Turbilhão de sentimentos

A notícia da morte da tia-avó Lara pegou Alena de surpresa. Não tanto pelo acontecimento em si, já que a irmã de sua avó materna passara dos 80 anos e vinha apresentando constantes problemas de saúde, mas pelo fato de que havia sido lembrada no testamento da parenta, mesmo não sendo as duas particularmente chegadas.

- E o que a velha deixou pra você, afinal? - Inquiriu Zayne, o namorado problemático com quem Alena vivia, ao saber da notícia.

- O gato dela, Twister - revelou a jovem, cabeça baixa, prevendo que a notícia não seria muito bem recebida. Zayne não gostava de animais de estimação, principalmente gatos.

- Um gato chamado Twister - Zayne arreganhou os dentes, sardonicamente. - Bom, imagino que você pensou em mim e disse "não, obrigado".

Alena ergueu a cabeça e encarou o namorado nos olhos, antes de dizer altivamente:

- Na verdade, eu disse "sim, obrigado", justamente porque não lembrei somente de você, e de mim, mas da sua mãe, da sua irmã e da filha dela.

Zayne não era a única pedra no sapato de Alena, mas todos os familiares citados, cronicamente desempregados, viviam mais ou menos às custas dela, a única na casa com um emprego regular.

- Como diabos lembrou de nós e resolveu aceitar cuidar da droga de um gato? - Zayne parecia estar começando a perder a paciência.

- Eu vou receber por isso - replicou Alena rapidamente. - Está no testamento, e o pagamento vai depender de levar o gato todo mês ao veterinário, ver se ele está sendo bem tratado.

Zayne ergueu os sobrolhos e levou a mão ao queixo, mas ainda não estava convencido.

- E quanto você vai receber por esse... favor? Porque não conte comigo para cuidar do bicho!

Alena lhe disse a cifra, e ela era bem generosa; mais do que a jovem ganhava em seu trabalho atual. A expressão de Zayne mudou, parecendo subitamente interessado.

- Por quanto tempo vão lhe pagar isso?

- Até que o gato morra. De morte natural, espera-se.

Zayne olhou para o teto, mão ainda no queixo, fazendo contas mentalmente. Finalmente, voltou a encarar Alena.

- Quanto tempo acha que esse gato pode viver? - Questionou.

* * *

- Está muito bem de saúde! - Atestou a veterinária, após avaliar os exames rotineiros a que Alena deveria submeter regularmente o gato de estimação.

- Muito bom ouvir isso - comentou Alena com um sorriso. - E não somente porque Twister está me ajudando a pagar as contas...

A veterinária a olhou com interesse.

- Sei que não está fazendo esse trabalho somente pelo dinheiro; já percebi que se apegou ao gato.

Alena ampliou o sorriso.

- Twister está me ajudando de verdade, na minha vida pessoal, quero dizer. Ele me ajudou a colocar para fora da minha casa as parentas desocupadas do meu ex-namorado, o Zayne; ele era extremamente agressivo quando elas apareciam, e só se acalmava depois que saíam.
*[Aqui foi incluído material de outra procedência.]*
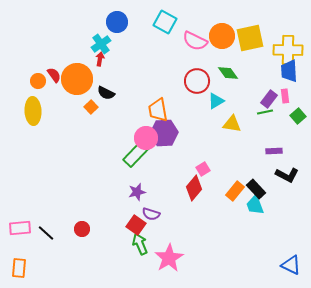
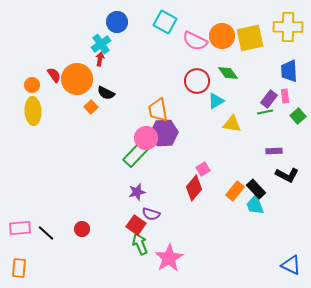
yellow cross at (288, 50): moved 23 px up
orange circle at (38, 81): moved 6 px left, 4 px down
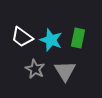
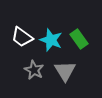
green rectangle: moved 1 px right, 1 px down; rotated 48 degrees counterclockwise
gray star: moved 1 px left, 1 px down
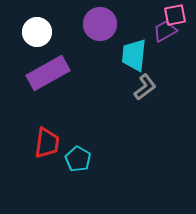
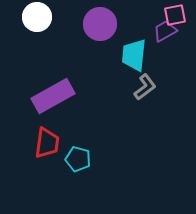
white circle: moved 15 px up
purple rectangle: moved 5 px right, 23 px down
cyan pentagon: rotated 15 degrees counterclockwise
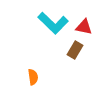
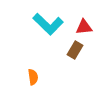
cyan L-shape: moved 5 px left, 1 px down
red triangle: rotated 18 degrees counterclockwise
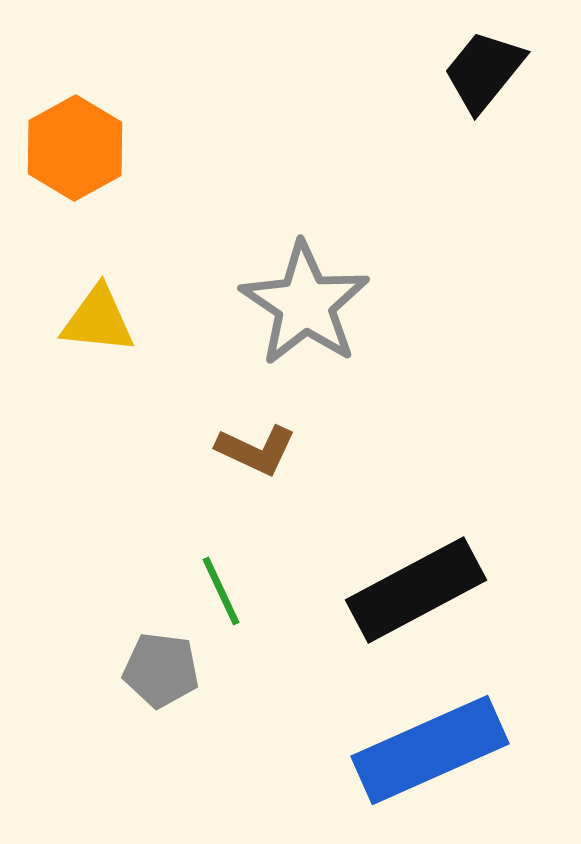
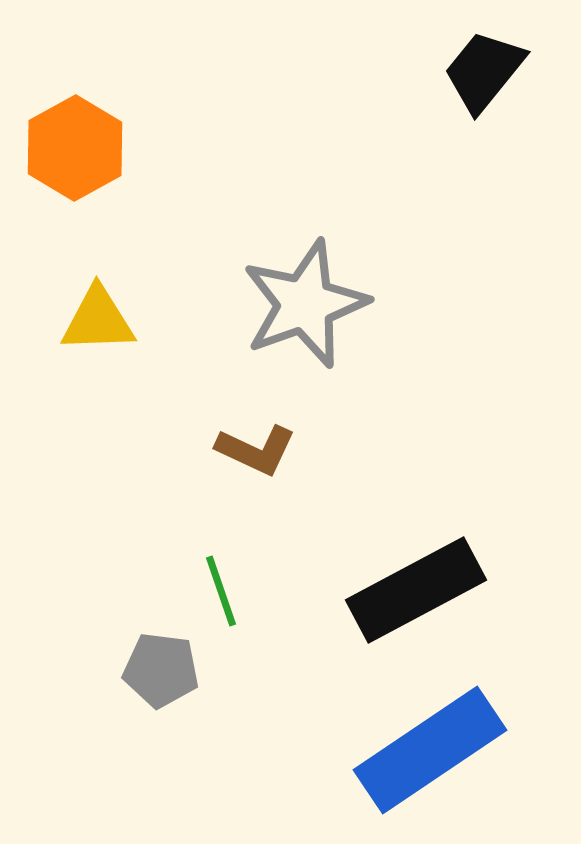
gray star: rotated 18 degrees clockwise
yellow triangle: rotated 8 degrees counterclockwise
green line: rotated 6 degrees clockwise
blue rectangle: rotated 10 degrees counterclockwise
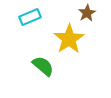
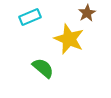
yellow star: rotated 16 degrees counterclockwise
green semicircle: moved 2 px down
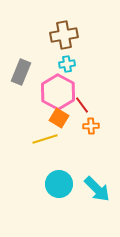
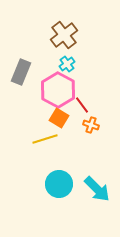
brown cross: rotated 28 degrees counterclockwise
cyan cross: rotated 28 degrees counterclockwise
pink hexagon: moved 2 px up
orange cross: moved 1 px up; rotated 21 degrees clockwise
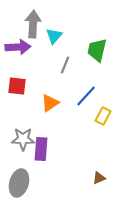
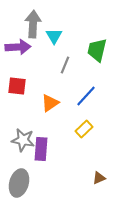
cyan triangle: rotated 12 degrees counterclockwise
yellow rectangle: moved 19 px left, 13 px down; rotated 18 degrees clockwise
gray star: moved 1 px down; rotated 10 degrees clockwise
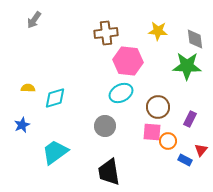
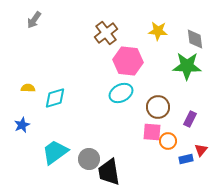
brown cross: rotated 30 degrees counterclockwise
gray circle: moved 16 px left, 33 px down
blue rectangle: moved 1 px right, 1 px up; rotated 40 degrees counterclockwise
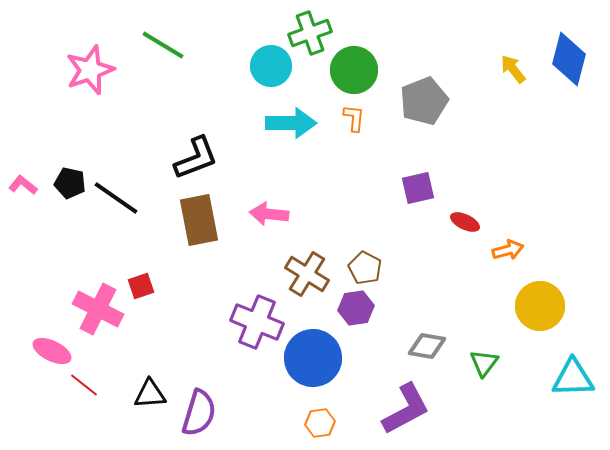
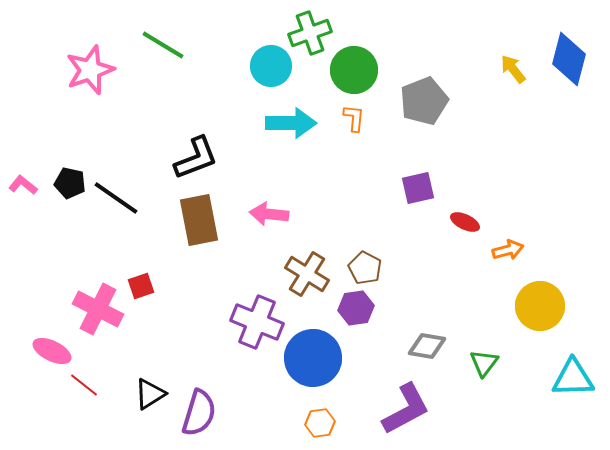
black triangle: rotated 28 degrees counterclockwise
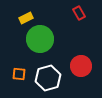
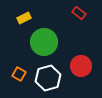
red rectangle: rotated 24 degrees counterclockwise
yellow rectangle: moved 2 px left
green circle: moved 4 px right, 3 px down
orange square: rotated 24 degrees clockwise
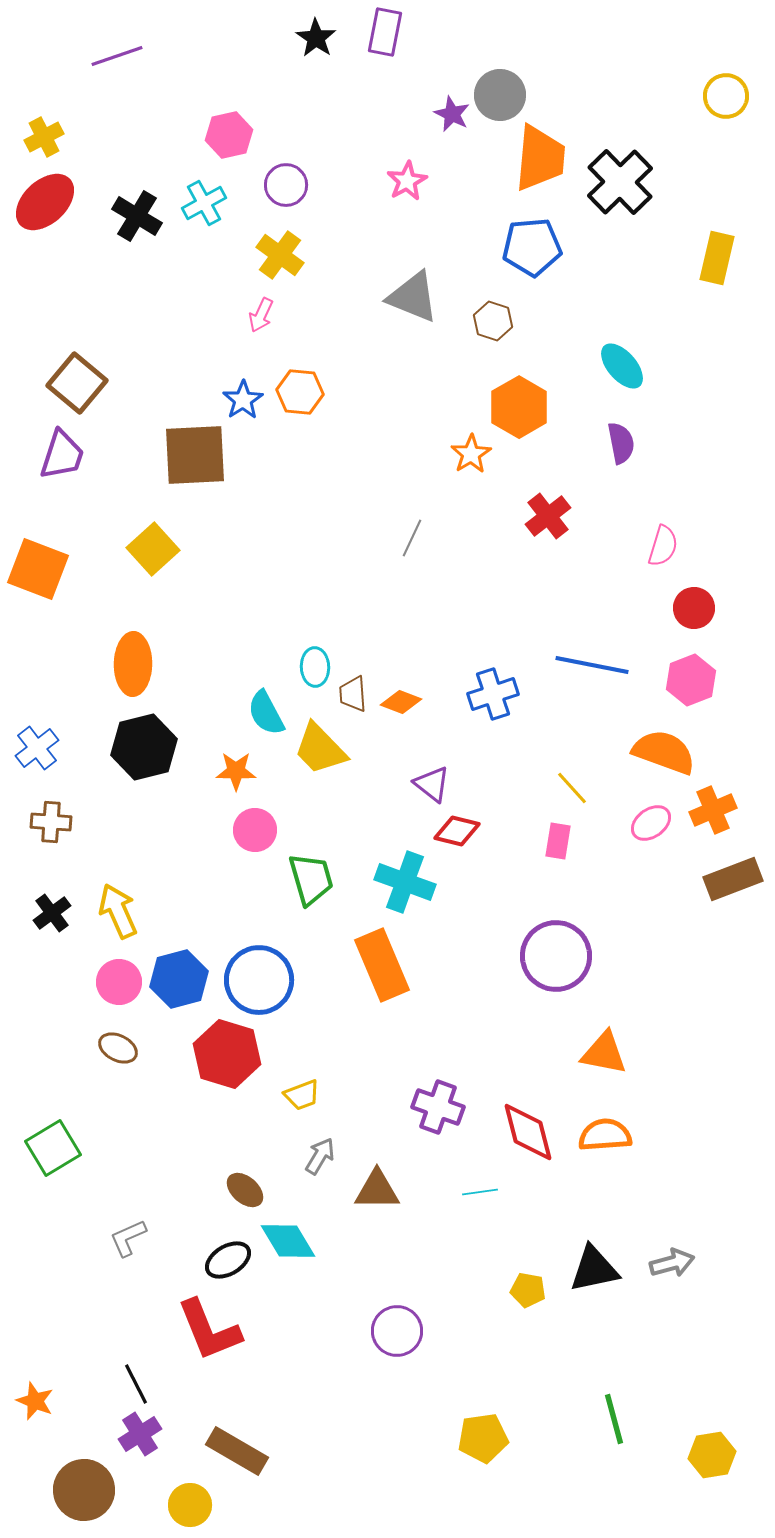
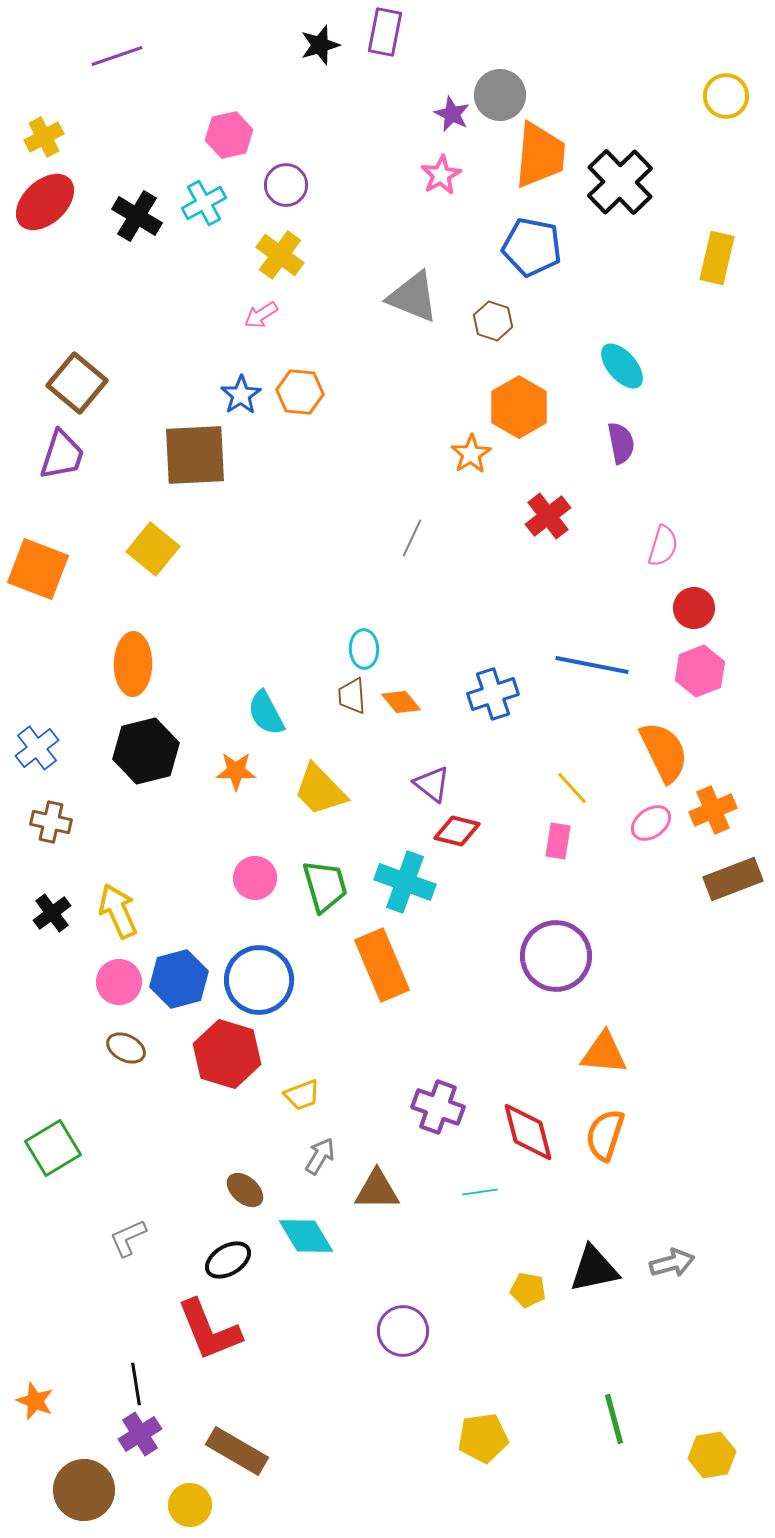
black star at (316, 38): moved 4 px right, 7 px down; rotated 21 degrees clockwise
orange trapezoid at (540, 158): moved 3 px up
pink star at (407, 181): moved 34 px right, 6 px up
blue pentagon at (532, 247): rotated 16 degrees clockwise
pink arrow at (261, 315): rotated 32 degrees clockwise
blue star at (243, 400): moved 2 px left, 5 px up
yellow square at (153, 549): rotated 9 degrees counterclockwise
cyan ellipse at (315, 667): moved 49 px right, 18 px up
pink hexagon at (691, 680): moved 9 px right, 9 px up
brown trapezoid at (353, 694): moved 1 px left, 2 px down
orange diamond at (401, 702): rotated 30 degrees clockwise
black hexagon at (144, 747): moved 2 px right, 4 px down
yellow trapezoid at (320, 749): moved 41 px down
orange semicircle at (664, 752): rotated 44 degrees clockwise
brown cross at (51, 822): rotated 9 degrees clockwise
pink circle at (255, 830): moved 48 px down
green trapezoid at (311, 879): moved 14 px right, 7 px down
brown ellipse at (118, 1048): moved 8 px right
orange triangle at (604, 1053): rotated 6 degrees counterclockwise
orange semicircle at (605, 1135): rotated 68 degrees counterclockwise
cyan diamond at (288, 1241): moved 18 px right, 5 px up
purple circle at (397, 1331): moved 6 px right
black line at (136, 1384): rotated 18 degrees clockwise
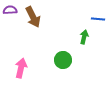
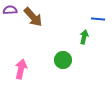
brown arrow: rotated 15 degrees counterclockwise
pink arrow: moved 1 px down
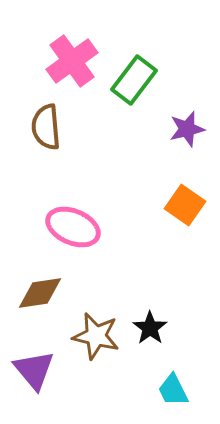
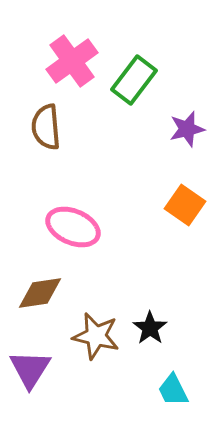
purple triangle: moved 4 px left, 1 px up; rotated 12 degrees clockwise
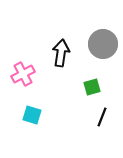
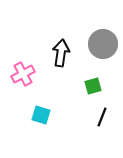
green square: moved 1 px right, 1 px up
cyan square: moved 9 px right
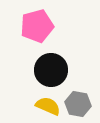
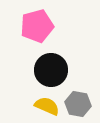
yellow semicircle: moved 1 px left
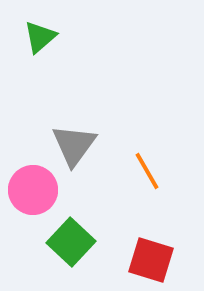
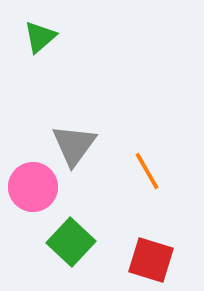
pink circle: moved 3 px up
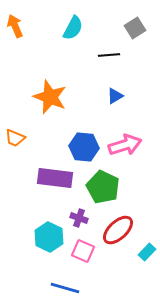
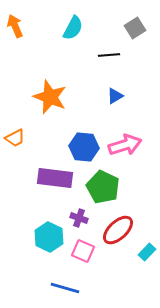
orange trapezoid: rotated 50 degrees counterclockwise
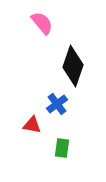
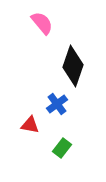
red triangle: moved 2 px left
green rectangle: rotated 30 degrees clockwise
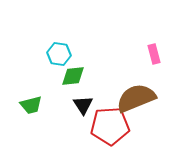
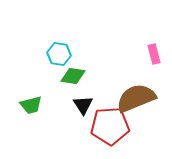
green diamond: rotated 15 degrees clockwise
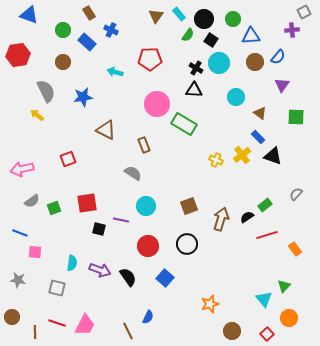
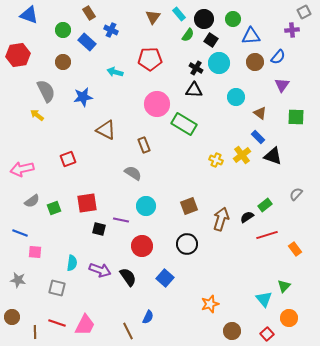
brown triangle at (156, 16): moved 3 px left, 1 px down
red circle at (148, 246): moved 6 px left
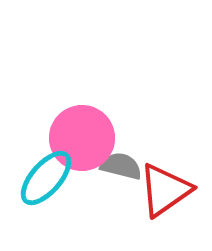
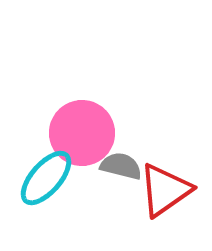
pink circle: moved 5 px up
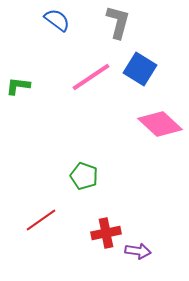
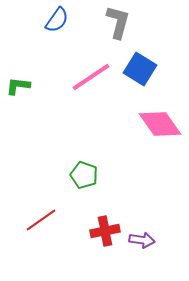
blue semicircle: rotated 88 degrees clockwise
pink diamond: rotated 12 degrees clockwise
green pentagon: moved 1 px up
red cross: moved 1 px left, 2 px up
purple arrow: moved 4 px right, 11 px up
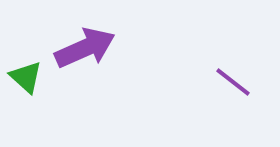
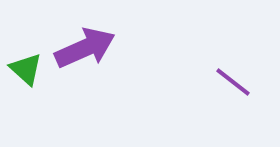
green triangle: moved 8 px up
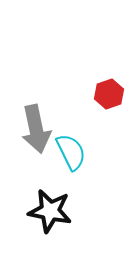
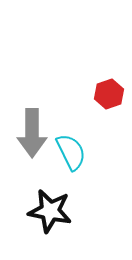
gray arrow: moved 4 px left, 4 px down; rotated 12 degrees clockwise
- Ex-namorado? - A veterinária também sorriu. - O que houve com ele? Imaginei que ao menos suportasse o gato, já que você estava sendo paga para cuidar dele...

- A princípio sim - admitiu Alena. - Mas isso não durou muito. Twister também não gostava de Zayne, embora fosse menos agressivo do que com a mãe, a irmã e a sobrinha dele. Mas isso mudou depois que as três deixaram de frequentar a minha casa.

A veterinária ergueu os sobrolhos.

- Twister se acalmou?

- Pelo contrário, mordeu a mão do Zayne e chegou a derrubar a caneca de café dele de cima da mesa. Finalmente, consegui convencê-lo de que não dava mais para continuarmos morando juntos.

- E ele aceitou, de boa? - Questionou a veterinária.

- Eu disse que continuaria a ajudar ele financeiramente, até ele conseguir um emprego... algo que já venho fazendo há uns dois anos - admitiu Alena com uma careta.

A veterinária entrelaçou as mãos sobre a mesa.

- Acho que já está na hora de parar, não é mesmo?

Alena a olhou desconsolada.

- Enquanto eu estiver sozinha, ele vai ter a esperança de poder voltar um dia.

A veterinária lançou-lhe um olhar de simpatia.

- Bem, isso não está no contrato que tenho com o cartório de registros, mas se importaria se eu fosse até a sua casa, ver como Twister me recebe no ambiente familiar?

Alena permaneceu alguns segundos avaliando o que acabara de ouvir, antes de manifestar-se:

- Eu imagino que você gosta de gatos, não é?

A veterinária balançou afirmativamente a cabeça.

- O seu gato gosta de mim, creio.

- Pode ser um bom começo - admitiu finalmente Alena.